Talking of  Derelict London, almost immediately we spotted a rather splendid Ghost Sign saying, we think, ‘Everybody Reads the Daily Express and Sunday Express’ Well, not everyone.

The 297, always busy but not too crowded, takes a northerly direction along Neasden Lane, the only route to do so, thereby passing a range of industrial units and municipal buildings – the Magistrates Court and the Jobcentre, rather a large one on the day when the announcement came that Unemployment is the highest for 16 years. After Neasden Underground Station and copious signs to the Welsh Harp we also passed Brent Ambulance Station. It makes perfect sense to have these semi industrial business units hereabouts in an area squeezed between densely packed railway sidings and getting under the North Circular, which at this juncture is in 3-lane mode.

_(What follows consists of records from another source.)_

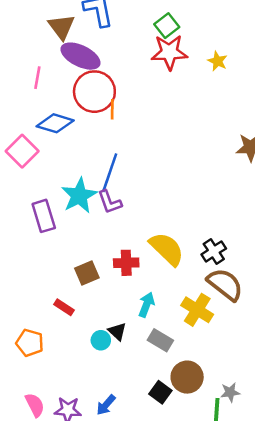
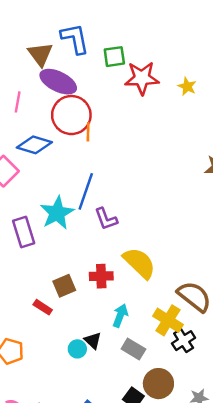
green square: (167, 26) -> (114, 57), moved, turned 30
purple L-shape: (110, 202) -> (106, 219), moved
black cross: (214, 251) -> (184, 341), moved
red rectangle: (64, 307) -> (43, 307), moved

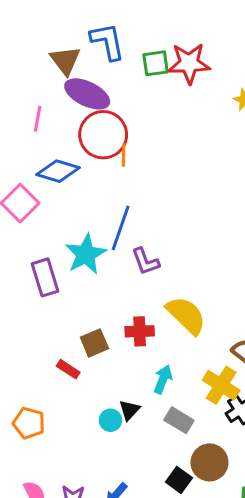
red star: (142, 78) -> (189, 63), moved
black triangle: (93, 341) -> (129, 410), turned 30

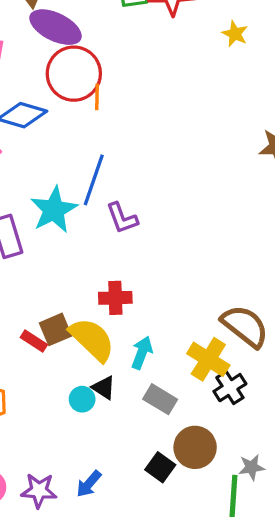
yellow semicircle: (186, 315) -> (92, 339), moved
brown square: (94, 343) -> (56, 329), moved
black triangle: (129, 410) -> (104, 388), turned -40

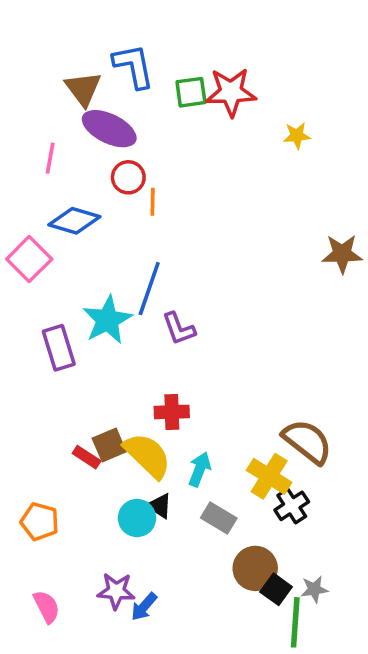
yellow star: (235, 34) -> (297, 136), turned -30
red circle: (74, 74) -> (128, 177), size x0.6
cyan circle: (82, 399) -> (137, 518), size x1.4
black square: (160, 467) -> (276, 589), moved
purple star: (39, 491) -> (116, 591), moved

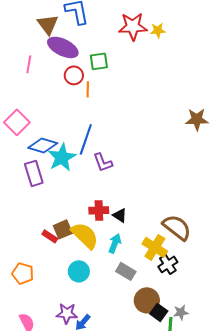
green square: (191, 92) -> (99, 61), moved
yellow star: (297, 136) -> (158, 30), moved
blue diamond: (74, 221) -> (43, 145), moved
black triangle: (160, 506) -> (120, 215), moved

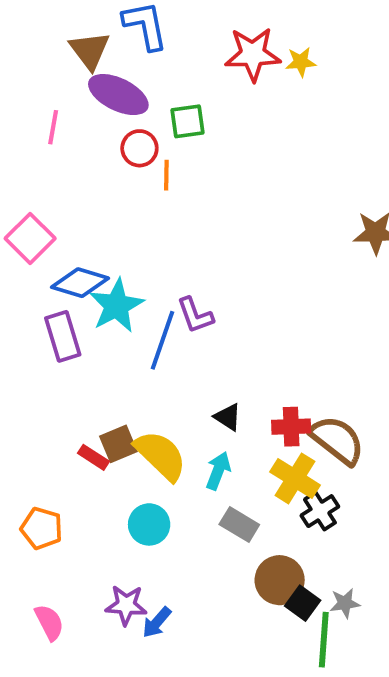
blue line: (86, 139) -> (163, 340), moved
red cross: (99, 210) -> (291, 427), moved

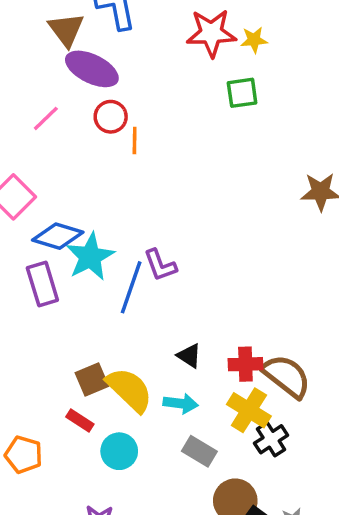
green square: (187, 121) -> (242, 93), moved
pink line: (53, 127) -> (46, 118), moved, turned 36
red rectangle: (93, 457) -> (80, 420), moved
cyan arrow: (218, 471) -> (181, 403), turned 76

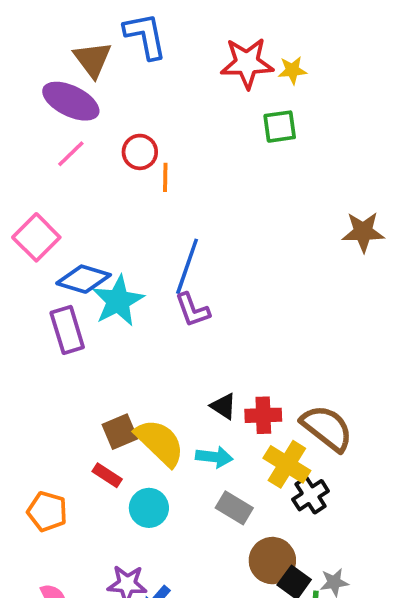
purple ellipse: (92, 69) -> (71, 101), moved
blue line: (131, 287) -> (187, 266), moved
red cross: (245, 364) -> (263, 415), moved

Once safely under we came down Blackbird Hill and Forty Lane, here doubling up with the Route 83 and others, and passing Brent Town Hall: a very Thirties build and  'The best of the pre-war modern Town Halls around London' (says Pevsner). ‘Serene composition of overlapping brick planes with design links to Dutch modernism of the 1920s. Classic 1930s council chamber’ (says the Brent Council website). So now you know.

Oh yes, and a huge Asda. Also, on quite an ordinary house, a Blue Plaque for Arthur Lucan, a Thirties era actor who played ‘Old Mother Riley’ in drag but perhaps not as famous as  the Lord Lucan of disappearing fame. By now we were getting an excellent view of the Wembley Arch seen so much better from afar.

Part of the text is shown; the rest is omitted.